* _Data for this task_:
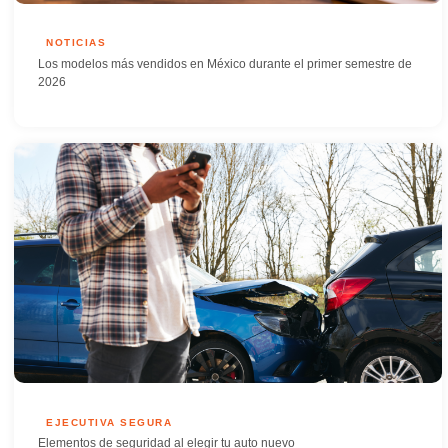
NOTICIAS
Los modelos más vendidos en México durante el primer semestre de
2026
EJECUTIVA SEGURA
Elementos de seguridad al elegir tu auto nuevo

* _Problem to work on_:
Your answer must be an exact copy of the records above, with every picture left out.

* _Written response_:
NOTICIAS
Los modelos más vendidos en México durante el primer semestre de
2026
EJECUTIVA SEGURA
Elementos de seguridad al elegir tu auto nuevo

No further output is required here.